- MATERIAL SHOWN -
──────────

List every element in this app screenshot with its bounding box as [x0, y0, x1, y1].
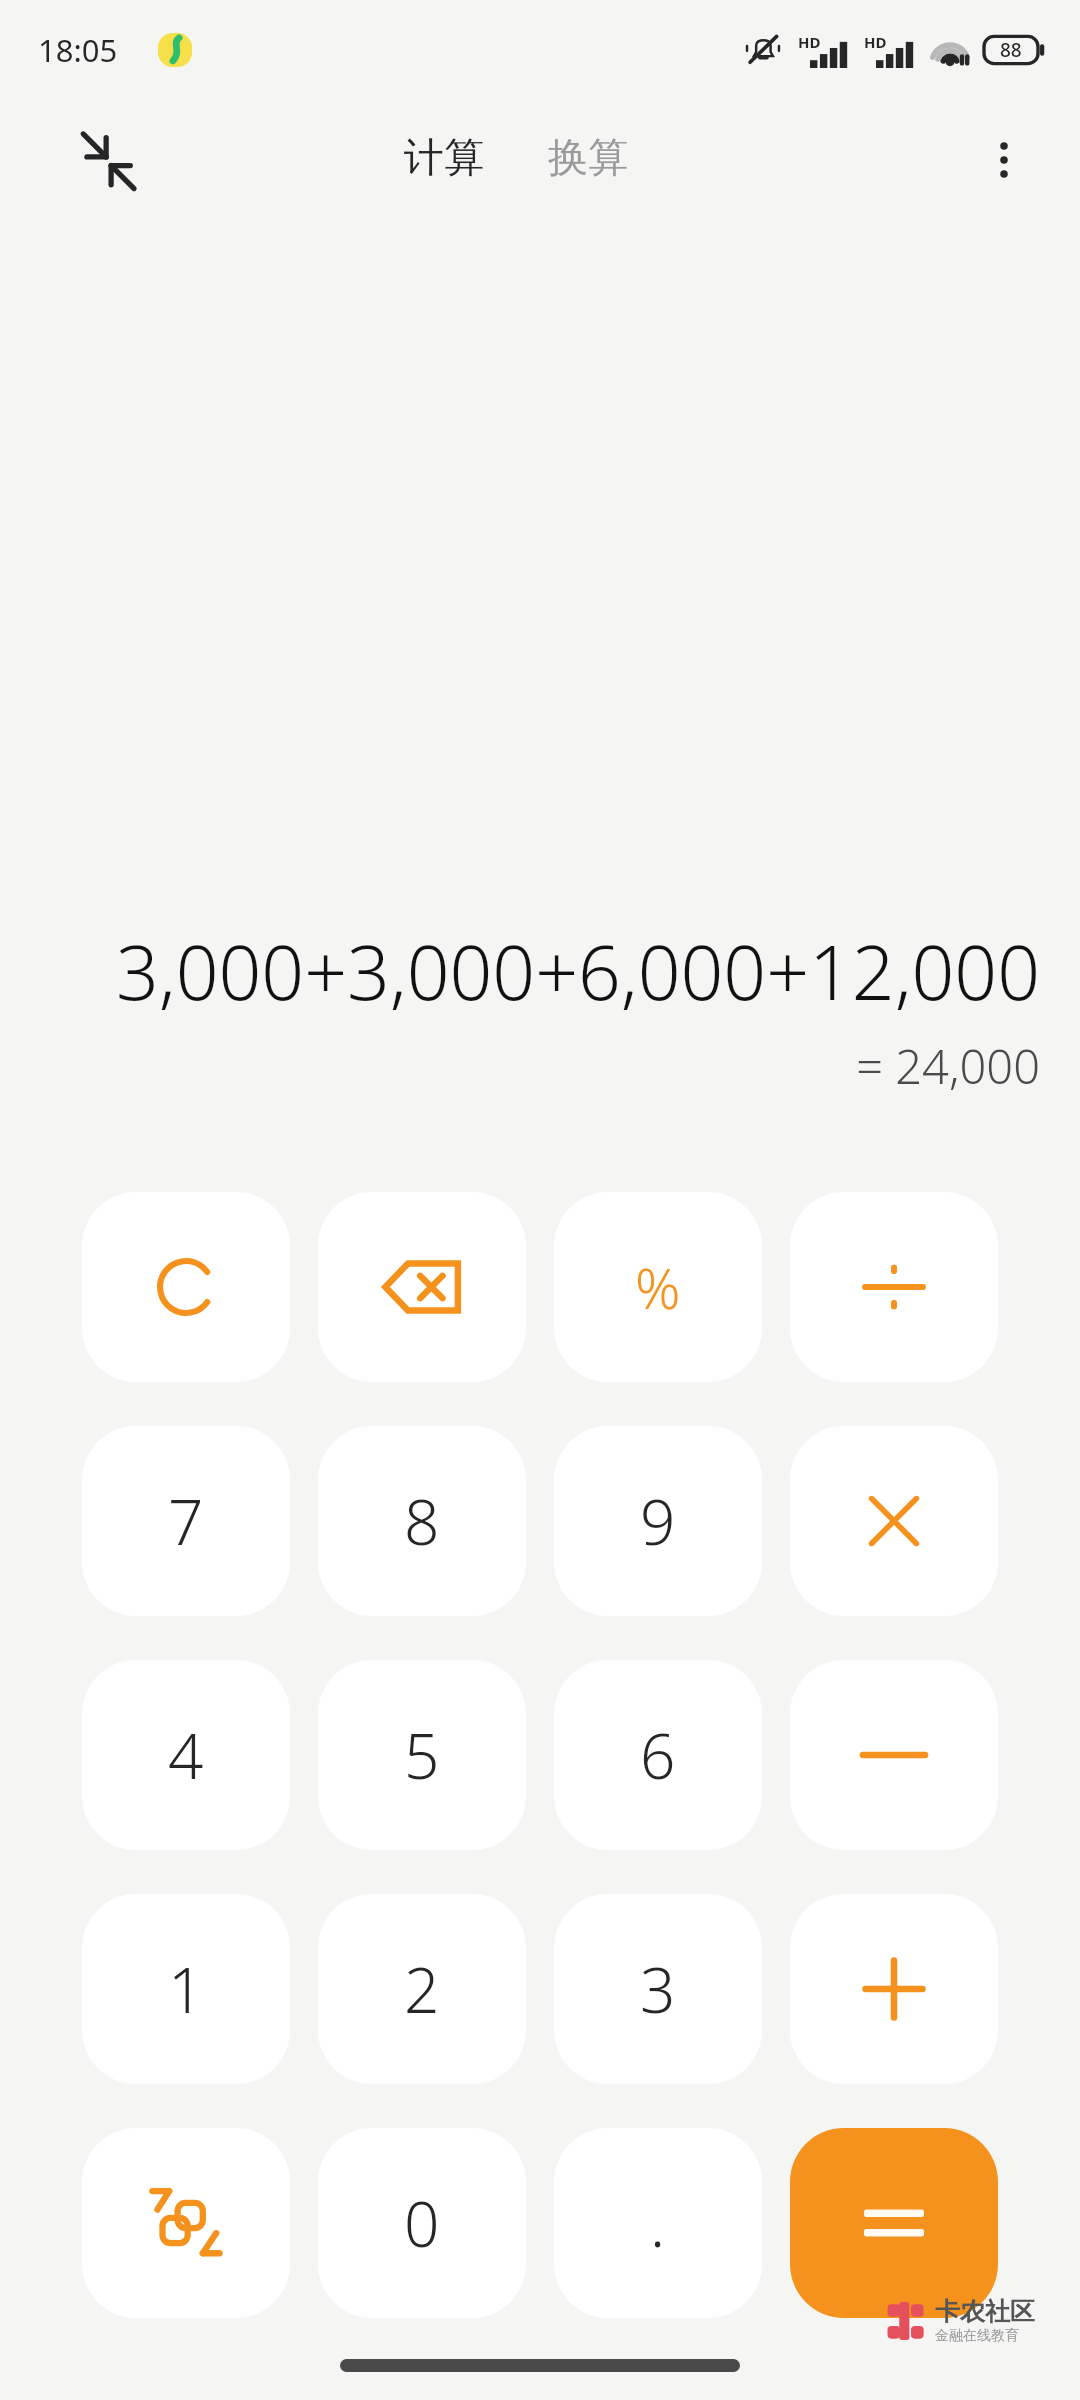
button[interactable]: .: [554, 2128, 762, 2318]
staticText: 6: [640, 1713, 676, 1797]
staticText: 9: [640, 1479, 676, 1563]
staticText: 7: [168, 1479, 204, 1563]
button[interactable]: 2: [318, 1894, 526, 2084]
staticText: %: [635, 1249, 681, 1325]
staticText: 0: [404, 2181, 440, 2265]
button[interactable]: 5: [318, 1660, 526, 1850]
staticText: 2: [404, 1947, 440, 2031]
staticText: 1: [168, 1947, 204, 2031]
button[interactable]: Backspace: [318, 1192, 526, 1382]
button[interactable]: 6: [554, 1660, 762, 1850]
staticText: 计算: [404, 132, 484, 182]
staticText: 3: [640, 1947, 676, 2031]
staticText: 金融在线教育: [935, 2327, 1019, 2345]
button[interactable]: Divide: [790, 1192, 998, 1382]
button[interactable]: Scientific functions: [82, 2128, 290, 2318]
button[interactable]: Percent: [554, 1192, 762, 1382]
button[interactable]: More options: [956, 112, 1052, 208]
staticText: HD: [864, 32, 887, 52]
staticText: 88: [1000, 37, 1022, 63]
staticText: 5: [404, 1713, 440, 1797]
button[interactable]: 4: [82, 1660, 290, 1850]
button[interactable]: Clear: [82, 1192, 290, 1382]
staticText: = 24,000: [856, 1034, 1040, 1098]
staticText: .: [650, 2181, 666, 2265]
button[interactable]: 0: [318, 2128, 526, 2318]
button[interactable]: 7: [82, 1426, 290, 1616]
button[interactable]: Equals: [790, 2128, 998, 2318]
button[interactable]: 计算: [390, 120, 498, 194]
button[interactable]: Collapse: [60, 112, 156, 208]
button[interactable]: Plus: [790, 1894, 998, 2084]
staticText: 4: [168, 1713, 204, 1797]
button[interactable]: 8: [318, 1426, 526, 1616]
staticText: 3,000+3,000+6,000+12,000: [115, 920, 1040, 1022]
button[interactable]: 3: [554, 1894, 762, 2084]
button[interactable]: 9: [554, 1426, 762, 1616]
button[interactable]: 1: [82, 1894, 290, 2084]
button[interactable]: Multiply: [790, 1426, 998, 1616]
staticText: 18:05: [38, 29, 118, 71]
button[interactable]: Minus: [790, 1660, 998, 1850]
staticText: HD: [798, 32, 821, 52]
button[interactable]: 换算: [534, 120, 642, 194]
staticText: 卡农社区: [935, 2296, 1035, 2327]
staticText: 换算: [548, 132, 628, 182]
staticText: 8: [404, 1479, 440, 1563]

──────────

- WORK REQUEST -
Images in the records should not be copied. Repeat all the rest exactly.

- EXERCISE ANSWER -
List every element in this app screenshot with its bounding box as [x0, y0, x1, y1].
button[interactable]: .: [554, 2128, 762, 2318]
staticText: 6: [640, 1713, 676, 1797]
staticText: 9: [640, 1479, 676, 1563]
staticText: 7: [168, 1479, 204, 1563]
button[interactable]: 2: [318, 1894, 526, 2084]
staticText: %: [635, 1249, 681, 1325]
staticText: 0: [404, 2181, 440, 2265]
button[interactable]: 5: [318, 1660, 526, 1850]
staticText: 2: [404, 1947, 440, 2031]
staticText: 1: [168, 1947, 204, 2031]
button[interactable]: Backspace: [318, 1192, 526, 1382]
button[interactable]: 6: [554, 1660, 762, 1850]
staticText: 计算: [404, 132, 484, 182]
staticText: 3: [640, 1947, 676, 2031]
staticText: 金融在线教育: [935, 2327, 1019, 2345]
button[interactable]: Divide: [790, 1192, 998, 1382]
button[interactable]: Scientific functions: [82, 2128, 290, 2318]
button[interactable]: Percent: [554, 1192, 762, 1382]
button[interactable]: More options: [956, 112, 1052, 208]
staticText: HD: [864, 32, 887, 52]
staticText: 88: [1000, 37, 1022, 63]
staticText: 5: [404, 1713, 440, 1797]
button[interactable]: 4: [82, 1660, 290, 1850]
button[interactable]: Clear: [82, 1192, 290, 1382]
staticText: = 24,000: [856, 1034, 1040, 1098]
staticText: .: [650, 2181, 666, 2265]
button[interactable]: 0: [318, 2128, 526, 2318]
button[interactable]: 7: [82, 1426, 290, 1616]
button[interactable]: Equals: [790, 2128, 998, 2318]
button[interactable]: 计算: [390, 120, 498, 194]
button[interactable]: Collapse: [60, 112, 156, 208]
button[interactable]: Plus: [790, 1894, 998, 2084]
staticText: 4: [168, 1713, 204, 1797]
button[interactable]: 8: [318, 1426, 526, 1616]
staticText: 3,000+3,000+6,000+12,000: [115, 920, 1040, 1022]
button[interactable]: 3: [554, 1894, 762, 2084]
button[interactable]: 9: [554, 1426, 762, 1616]
button[interactable]: 1: [82, 1894, 290, 2084]
button[interactable]: Multiply: [790, 1426, 998, 1616]
staticText: 18:05: [38, 29, 118, 71]
button[interactable]: Minus: [790, 1660, 998, 1850]
staticText: HD: [798, 32, 821, 52]
button[interactable]: 换算: [534, 120, 642, 194]
staticText: 卡农社区: [935, 2296, 1035, 2327]
staticText: 换算: [548, 132, 628, 182]
staticText: 8: [404, 1479, 440, 1563]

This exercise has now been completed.